Ее разложение происходило так быстро, что заняло не более минуты или двух, но каждая секунда сама по себе была вне времени.
Тело начало гноиться.
Там, где на нее садились мухи, когда она умерла за кухонным столом несколько месяцев назад, снова появились их личинки. Белые извивающиеся червячки, наедавшиеся и растущие, собирались в нечто единое, непрерывно шевелящееся, в великолепно вымуштрованный полк мельчайших плотоядных. Они исчезали в дырках, которые сами же и проедали.
На меня хлынул страшный смрад, и я задержал дыхание, опасаясь вдохнуть эти испарения.
Плоть Флоры начала сползать, обнажая мышцы и кости, открывая копошащихся внутри тварей. Веки уже не могли удерживать глаза внутри, и глазные яблоки вывалились на обезображенное лицо. Одна рука с моего плеча сползла на грудь, кости пальцев — на них почти не осталось плоти — зацепились за изодранный материал рубашки.
Флора Калдиан сжалась передо мной; фигура, и при жизни бывшая маленькой, стала еще меньше, превратилась в кости и мышцы, слабо соединенные между собой. Вторая рука — скелет второй руки — отвалилась.

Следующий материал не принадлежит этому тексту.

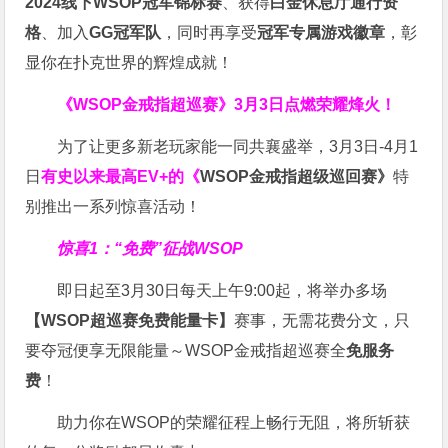
2024线下WSOP冠军锦标赛
、获得
白金休息厅通行资
格
、加入
GG冠军队
，同时再享受
冠军专属游戏徽章
，彰
显你在扑克世界的辉煌成就！
《WSOP金戒指超巡赛》
3月3日点燃荣耀烽火！
为了让更多新老玩家能一同共襄盛举，3月3日-4月1
日
有史以来最高EV+的《
WSOP金戒指超级巡回赛》
特
别推出一系列惊喜活动！
惊喜1：“免费”征战WSOP
即日起至3月30日每天上午9:00起，将举办多场
【WSOP超巡赛免费能量卡】
赛事，无需花费分文，只
要夺冠便享无限能量～WSOP金戒指超巡赛全
免服务
费
！
助力你在WSOP的荣耀征程上畅行无阻，将所斩获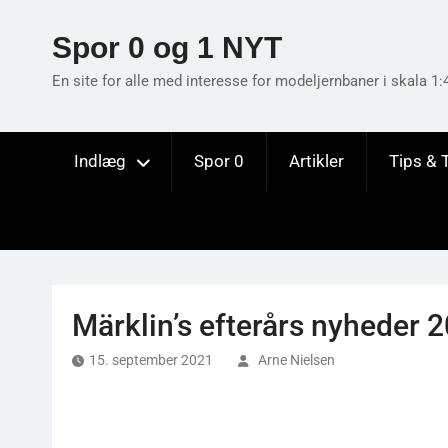
Skip
to
Spor 0 og 1 NYT
content
En site for alle med interesse for modeljernbaner i skala 1:
Indlæg
Spor 0
Artikler
Tips & 
Märklin’s efterårs nyheder 
15. september 2021
Arne Nielsen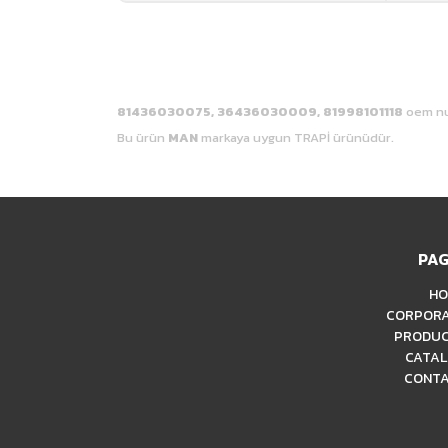
81436030075, 36436030009, 81998101118
oem nu
Bu ürün
MAN
markaya
uygun TRAPİ ürünüdür.
PAG
HO
CORPOR
PRODU
CATA
CONT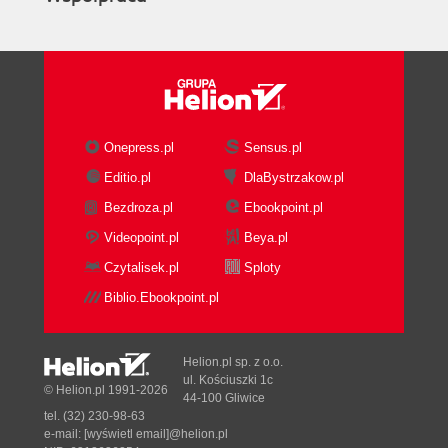
Onepress.pl
Sensus.pl
Editio.pl
DlaBystrzakow.pl
Bezdroza.pl
Ebookpoint.pl
Videopoint.pl
Beya.pl
Czytalisek.pl
Sploty
Biblio.Ebookpoint.pl
Helion.pl sp. z o.o.
ul. Kościuszki 1c
© Helion.pl 1991-2026
44-100 Gliwice
tel. (32) 230-98-63
e-mail:
[wyświetl email]@helion.pl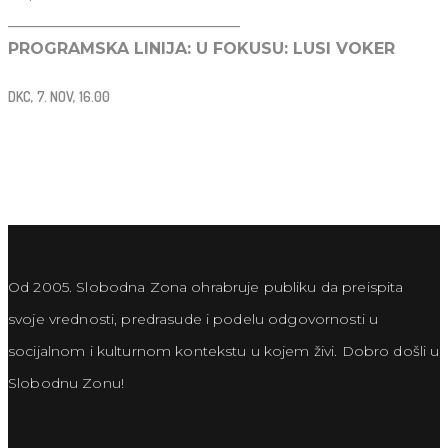
_____________________________
PROGRAMSKA LINIJA: U FOKUSU: LUSI VOKER
DKC, 7. NOV, 16.00
Od 2005. Slobodna Zona ohrabruje publiku da preispita
svoje vrednosti, predrasude i podelu odgovornosti u
socijalnom i kulturnom kontekstu u kojem živi. Dobro došli u
Slobodnu Zonu!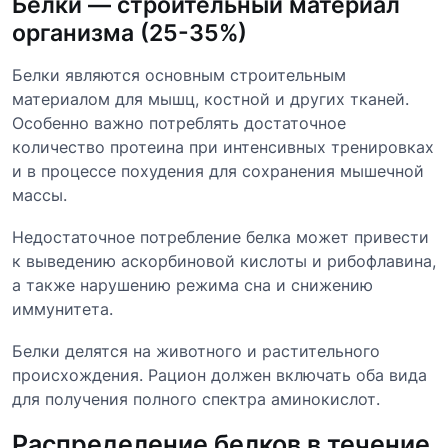
Белки — строительный материал
организма (25-35%)
Белки являются основным строительным
материалом для мышц, костной и других тканей.
Особенно важно потреблять достаточное
количество протеина при интенсивных тренировках
и в процессе похудения для сохранения мышечной
массы.
Недостаточное потребление белка может привести
к выведению аскорбиновой кислоты и рибофлавина,
а также нарушению режима сна и снижению
иммунитета.
Белки делятся на животного и растительного
происхождения. Рацион должен включать оба вида
для получения полного спектра аминокислот.
Распределение белков в течение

В глазнице копошились другие твари, какие-то черные букашки лезли друг на друга, как кусочки веревки, скручивающиеся и слизистые, пирующие в своей сокровищнице. Челюсть Флоры отвисла, не осталось ничего, что могло бы управлять ее движением, и казалось, что почерневший, сморщенный язык присоединился к рядам ползущих гадов, стал одним из них.
Шаль соскользнула с головы, и белые волосы в беспорядке повисли безвольными пучками, а кожа оставалась лишь островками на сером черепе.
Тело Флоры медленно рухнуло и, слава Богу, прежде чем упало на пол, начало растворяться в воздухе. Одежда, кости и расползающаяся плоть лежали грудой на плитках пола, но через мгновение тоже исчезли. От Флоры Калдиан не осталось ничего, кроме запаха.
Я отшатнулся и крепко ударился о дверной косяк. Вэл недоуменно смотрела на пол. Майкрофт чуть не рухнул на ступеньки. Я видел, что его глаза прикрыты, словно он изнемог, обессилел.
Но странно, я чувствовал себя полным сил, как будто во мне искрилась какая-то химическая энергия, заставляя кровь бежать по всему телу, мои нервные окончания пульсировали и отдавались покалыванием. Флора прикоснулась ко мне, и меня заполнили ее глаза и мысли. Но я по-прежнему ничего не понимал!
Пока не заметил, что Майкрофт настороженно смотрит на меня, и я ощутил его страх, в синерджисте больше не было пренебрежения. И тогда я начал понимать...
Оковы пали
Майкрофт скрылся наверху лестницы — и оттуда донеслись еще чьи-то шаги, очевидно тех его последователей, что все еще прятались там, — а я смотрел на свои поднятые руки, не понимая, почему они так пульсируют и почему на коже головы (и других волосистых частей тела) ощущается покалывание и сухой зуд. Я потрогал голову, волосы на ней казались хрупкими и ломкими (я почти ожидал, что они встали дыбом, как у панков). Таково психическое ощущение, приходящее с Волшебной силой?
Волшебная сила. Этого просто не может быть! Не у меня, не у Майка Стрингера, скептика и в свободное время неверующего. Но меня увлекало за собой нечто, не берущее в расчет мои сомнения и замешательство.
— Майк...
Вэл оперлась на стол, схватившись обеими руками за его края. Она была в шоке — и неудивительно, если принять в расчет все происшедшее с тех пор, как она вошла в коттедж. Впрочем, постепенно ее сознание сосредоточилось на мне, Вэл почувствовала, что во мне что-то переменилось.
Не думаю, что перемена была явно видна, но Вэл прекрасно ее поняла. Может быть, конечно, у меня из ушей вырывались голубые искры, но вряд ли. Однако в моем уме произошел какой-то сдвиг, иначе бы это превращение совершенно ошеломило меня.